Comme le titre l'indique, Aslinn va venir mettre son grain de poivre dans toute cette histoire!

Bonne lecture ;)


Chapitre 25 : Danse avec Aslinn


Níniel rêvait doucement, c'était seulement dans ces moments là qu'elle se sentait apaisée et calme, toutes ses craintes s'évanouissaient dans un écran de fumée au loin. Elle respirait même mieux quand elle dormait, les frissons dû au froids s'évaporaient, remplacés par une douce chaleur qui l'enveloppait presque tendrement. Si elle avait pu, elle ne se serait jamais réveillée, elle aurait dormit pour l'éternité, qui aurait pu lui en vouloir ? Et puis... Quand elle était ici, dans cet entre deux-mondes rassurant, elle n'était plus seule. Il y avait quelqu'un avec elle, elle ne pouvait ni le voir ni l'entendre mais elle savait qu'il était là aussi sur qu'elle y était. Elle ne pouvait pas se l'expliquer mais elle ressentait sa présence autour d'elle qui la calmait et la protégeait. Cela lui donnait l'impression d'être au chaud dans ses bras, tranquillement endormis pour toujours.

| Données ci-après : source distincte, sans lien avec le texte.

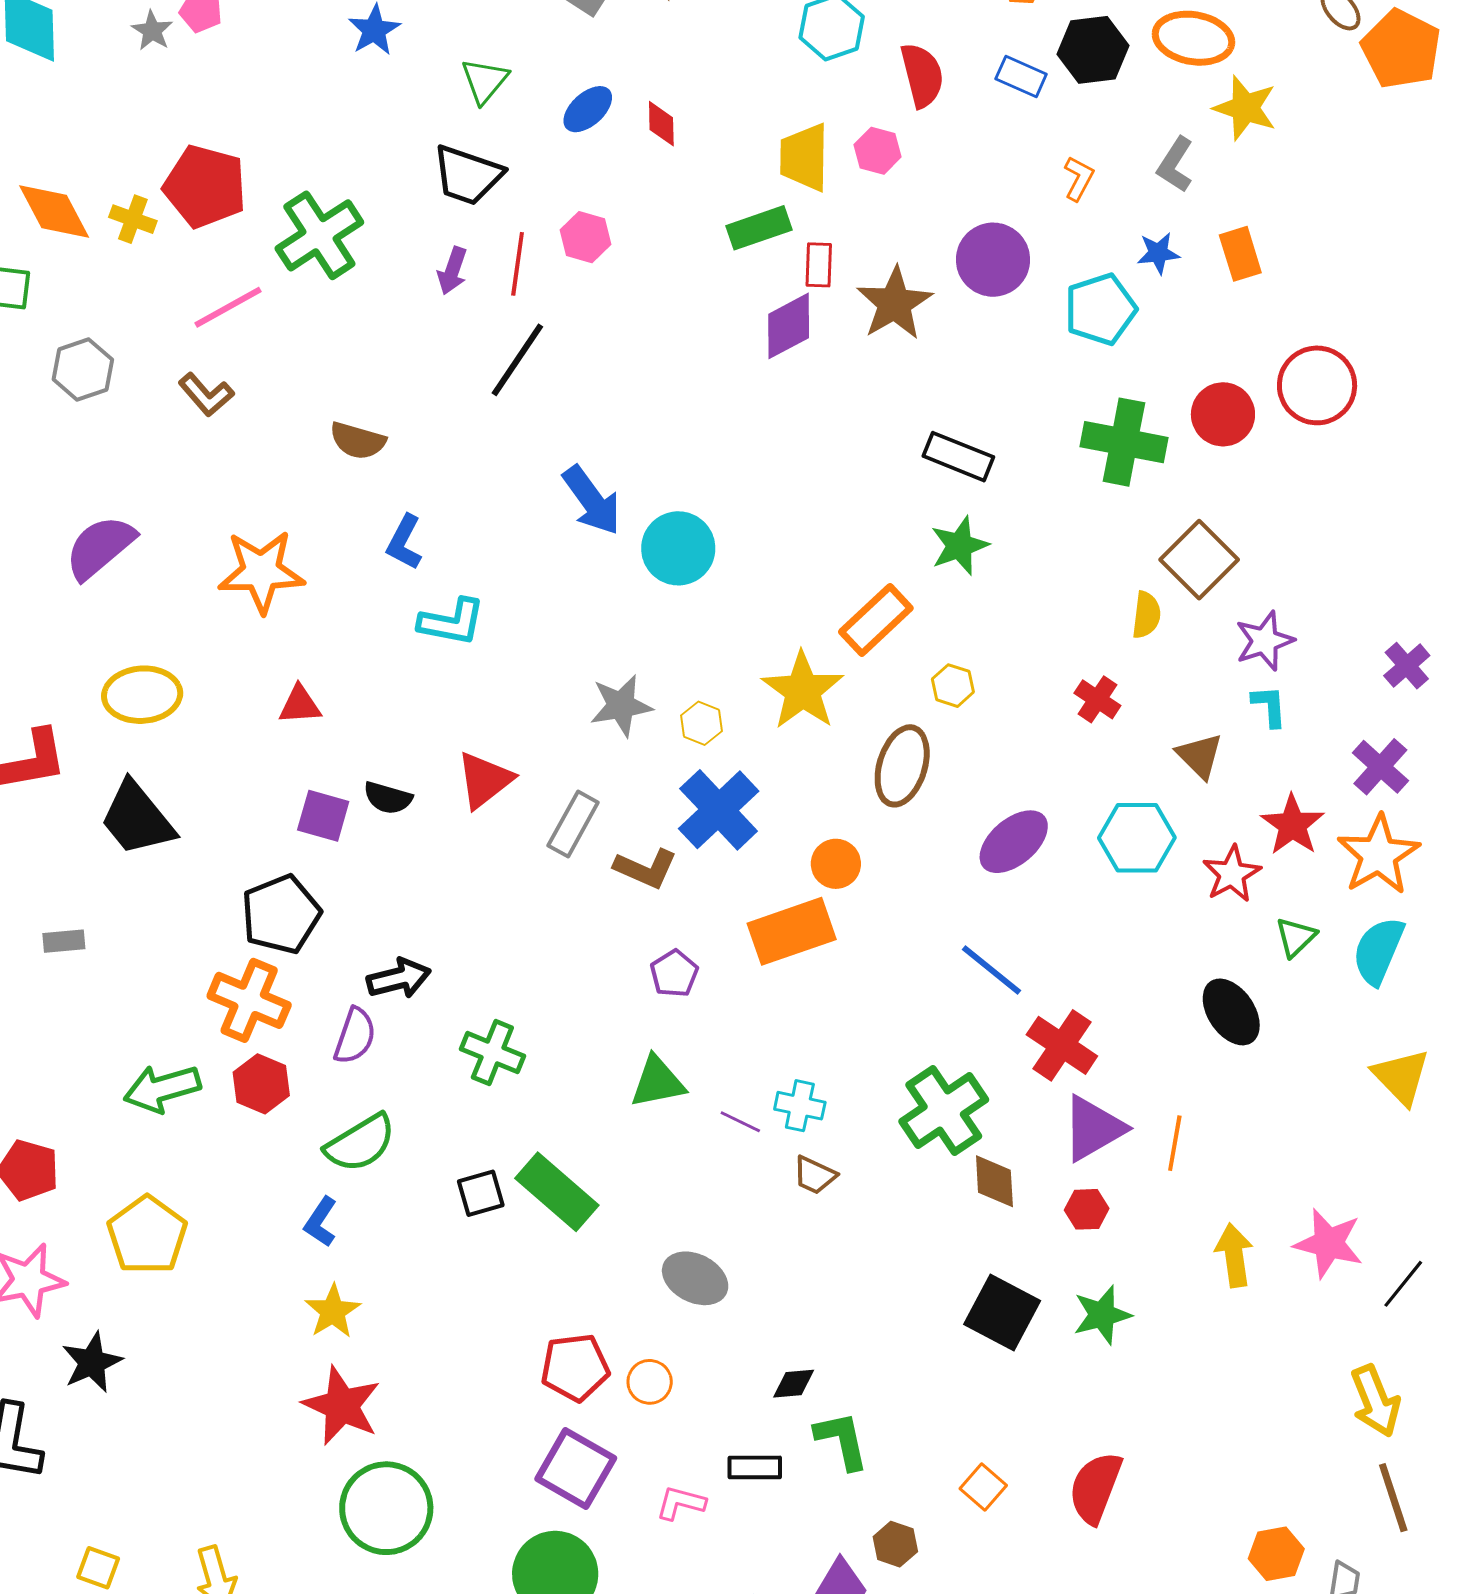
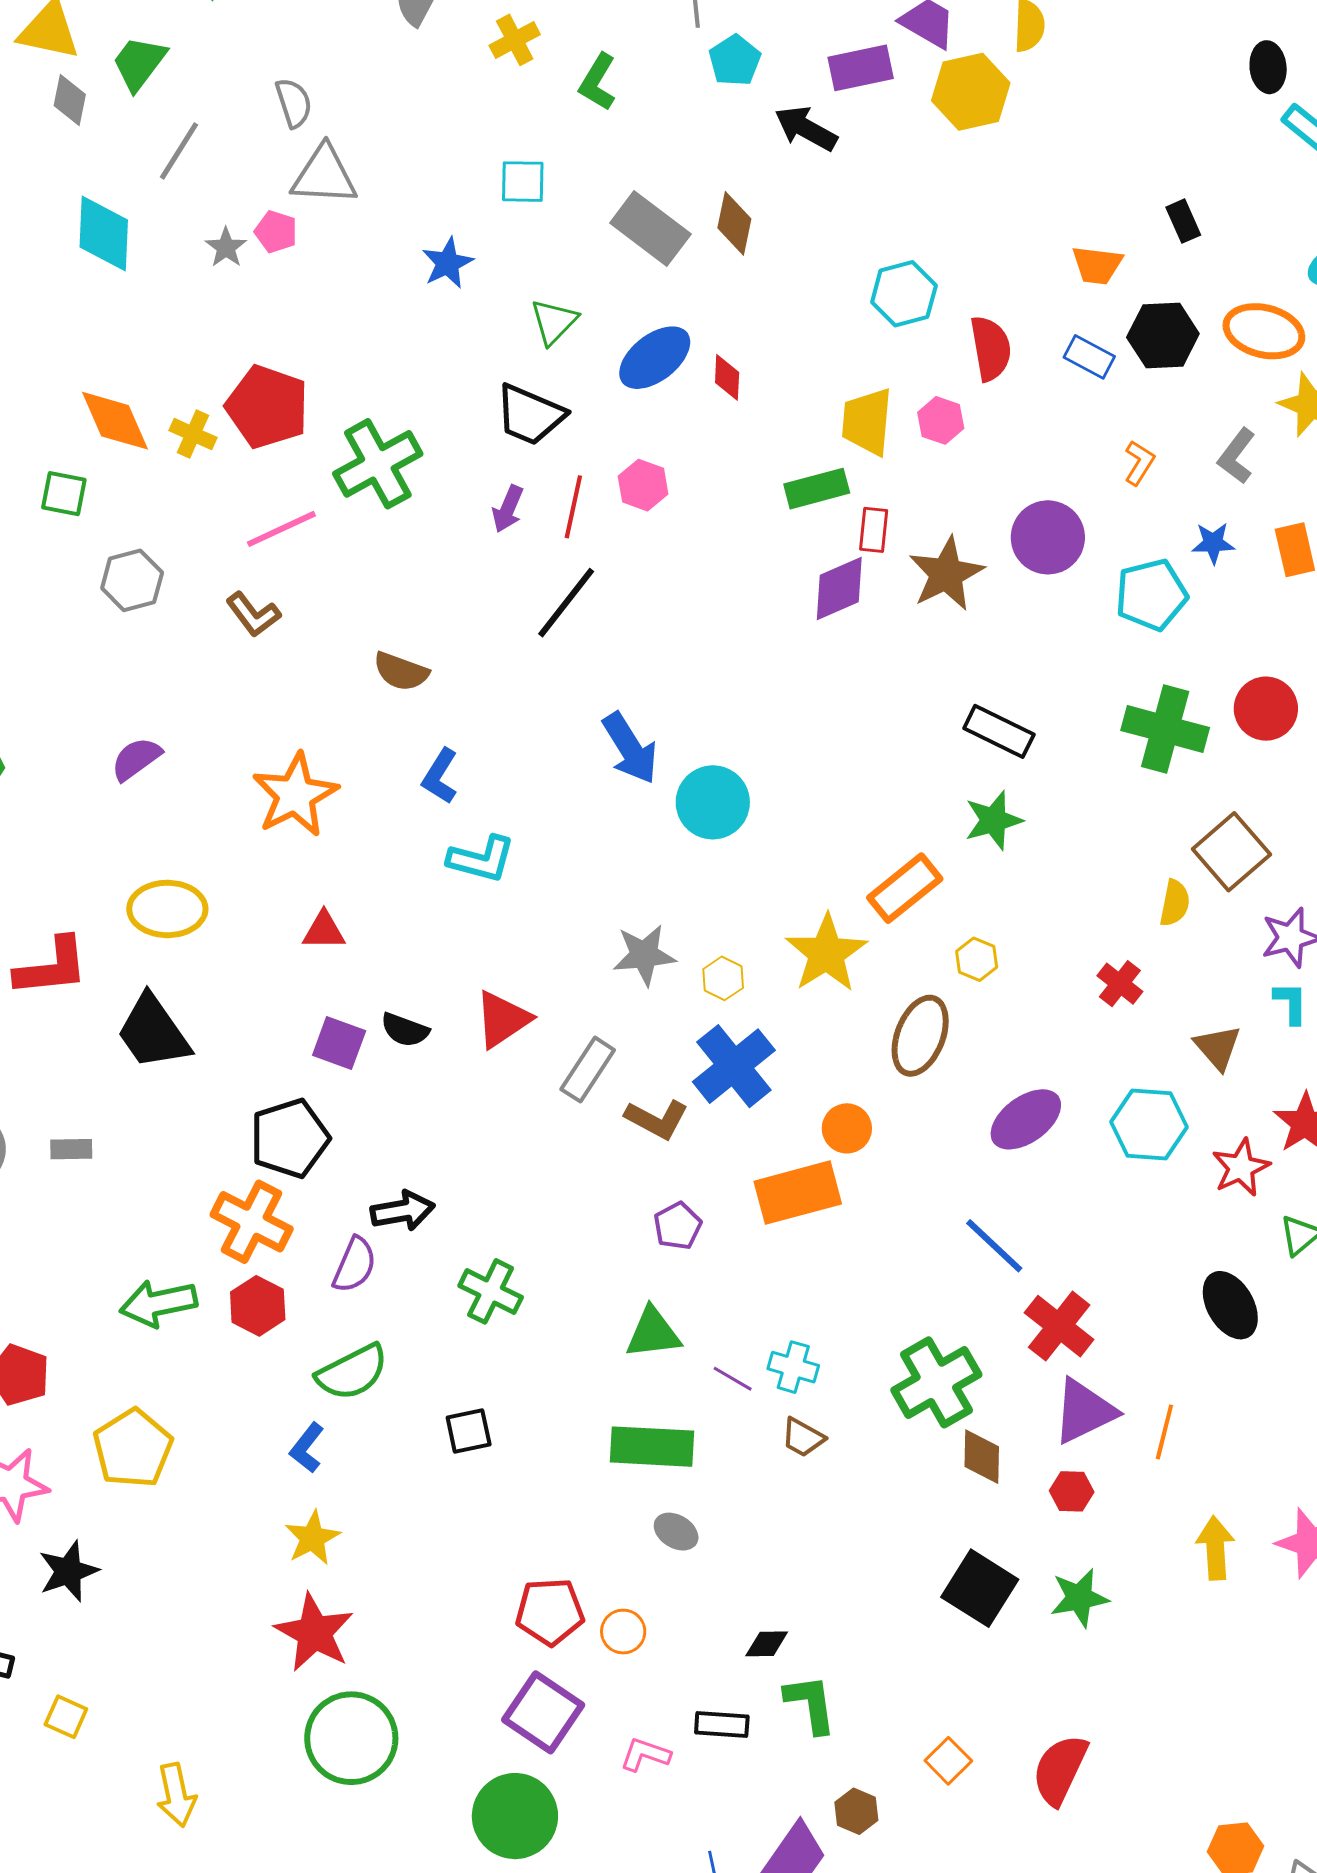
blue ellipse: (588, 109) -> (655, 358), size x1.4
purple semicircle: (100, 547) -> (136, 759), size x0.7
orange star: (261, 572) -> (295, 795), turned -30
green rectangle: (557, 1192) -> (652, 1447), moved, turned -42
gray ellipse: (695, 1278) -> (676, 1532), size x0.7
yellow square: (98, 1568) -> (66, 1717), moved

Mais elle ne le pouvait pas, elle ne voulait pas se le permettre, rester ici aurait été mal. Pour les autres, pour ceux qui étaient morts, et pour elle aussi. Alors avec un pincement au cœur elle se força à ouvrir les yeux à nouveau. Quand elle se réveilla, le froid la saisit à nouveau brusquement, se rappelant à son mauvais souvenir. Il faisait noir autour d'elle, sa couverture avait glissé au sol, elle la ramassa et se pelotonna à nouveau dedans. Depuis la première fois où elle avait retrouvé Thorïn dans la salle des trésors, elle avait décrété qu'elle dormirait là-bas, elle s'était aménagée un coin sous l'escalier dans lequel elle avait entassé toutes une réserves de couvertures pour les tenir au chaud quand ils y dormaient.

Malheureusement, elle avait dû recourir à cette solution beaucoup plus rapidement, et plus souvent qu'elle ne l'aurait voulu. Dès qu'elle relâchait sa vigilance sur Thorïn, il filait directement en-bas, et même quand il était avec eux en haut tout ce qui l'obnubilait était de savoir où était sa fichue pierre, elle ne savait même pas à quoi elle ressemblait ! Enfin, elle veillait sur lui du mieux qu'elle pouvait, et les autres nains de la compagnie l'y aidait comme ils pouvaient. Même si personne n'osait vraiment aborder le sujet de front, préférant cette atmosphère étrange et malsain se répandre plutôt que l'affronter, il aurait été trop dur pour eux d'avouer que leur prince en qui ils avaient tant confiance et en qui ils avaient placé tout leurs espoirs étaient entrain de devenir fou. Mais, ils l'aidaient, toute la journée ils fouillaient la salle pour tenter de retrouver la pierre, sauf qu'ils ne la retrouvaient pas.
Et plus ça allait, plus Thorïn perdait pieds.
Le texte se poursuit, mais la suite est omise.